I know this topic seems kind of random, but it came up recently and has been lingering in the back of my mind for a few days.

Now, I have to admit, I rarely physically write with a pen and paper anymore.  Aside from checks and the occasional note on our front door telling people not to ring our obnoxiously loud doorbell when Jibreel is napping, I almost always type – notes, letters, forms, lists, etc.  It’s almost always on a keyboard.

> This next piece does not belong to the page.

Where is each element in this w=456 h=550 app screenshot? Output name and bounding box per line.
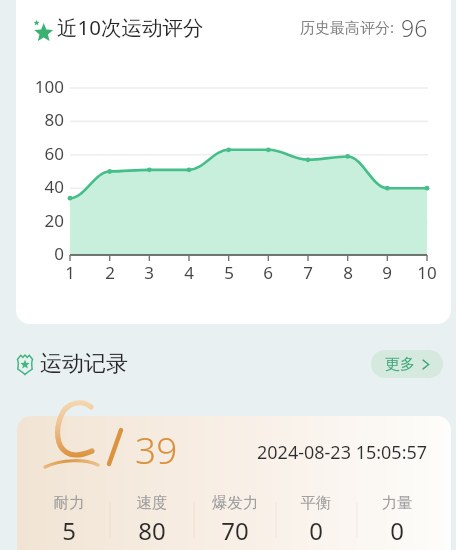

Maalik hates to write. He’s only 4, so I guess that’s not too big a deal.  Not big on coloring either.  However, he LOVES the computer.  He likes to type, and spell and play games.  It just comes easily to him.  Holding a marker or crayon, not so much.  The issue isn’t his interest in reading or spelling, he really enjoys that, it’s the physical handwriting.  So I mention this to a friend one time, and she says, as long as he gets the concept, so what, no one really writes anymore.  It really made me  wondering if that was truly the case.  Whether it’s now, or 10 years from now, our dependence on technology only seems to increase, and we really do seem to have less use for physical handwriting.  Even in schools, reports are now typed, and cursive, while still taught, is getting less and less emphasized and dropping by the wayside.   I remember when beautiful handwriting was lauded by teachers.  It was something to be proud of.  Nodaway, most kids (and adults) handwriting more closely resemble chicken scratch.

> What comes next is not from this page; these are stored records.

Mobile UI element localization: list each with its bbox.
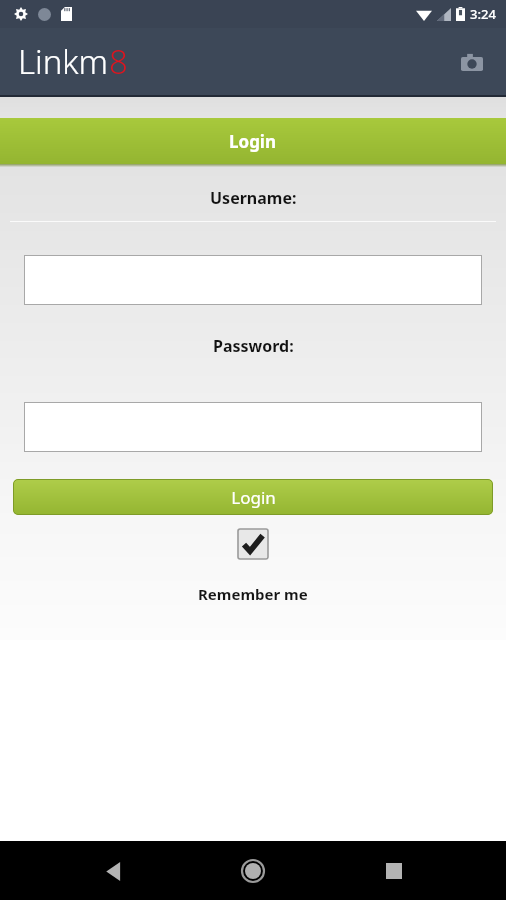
- button[interactable]: Remember me checkbox: [236, 527, 270, 561]
- button[interactable]: [24, 255, 482, 305]
- staticText: Remember me: [198, 584, 308, 604]
- staticText: 3:24: [470, 5, 496, 23]
- button[interactable]: Recent apps: [366, 843, 422, 899]
- button[interactable]: Back: [85, 843, 141, 899]
- staticText: Username:: [210, 187, 297, 209]
- staticText: 8: [109, 39, 128, 84]
- button[interactable]: Home: [225, 843, 281, 899]
- staticText: Password:: [213, 335, 294, 357]
- staticText: Login: [229, 130, 277, 153]
- staticText: Login: [231, 486, 276, 509]
- staticText: Linkm: [18, 39, 109, 84]
- button[interactable]: Camera: [452, 42, 492, 82]
- button[interactable]: [24, 402, 482, 452]
- button[interactable]: Login: [13, 479, 493, 515]
- button[interactable]: Login: [0, 118, 506, 164]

It’s a little sad.  Handwriting, calligraphy, etc, it’s an art form in and of itself.  Beautiful handwriting in any language is really one of the most aesthetically pleasing modes of communication. The style in which it’s written conveys as much a message as the content written about.  It conveys a little something about the author as well and something to be appreciated.  It’s a bit of a shame that as time progresses, rather than it being a common skill, like it was in the days of our forefathers (look at how beautifully the Constitution or Declaration of Independence are written) to something possessed by a select few.

As happy as I am that Maalik catched on to things quickly on a computer, I think there is something to be said of good old-fashioned handwriting.  He might not be good at it when the time comes, and he might not like it, but I think it’s still important to learn.  Hopefully he’ll gain an appreciation for it as he gets older.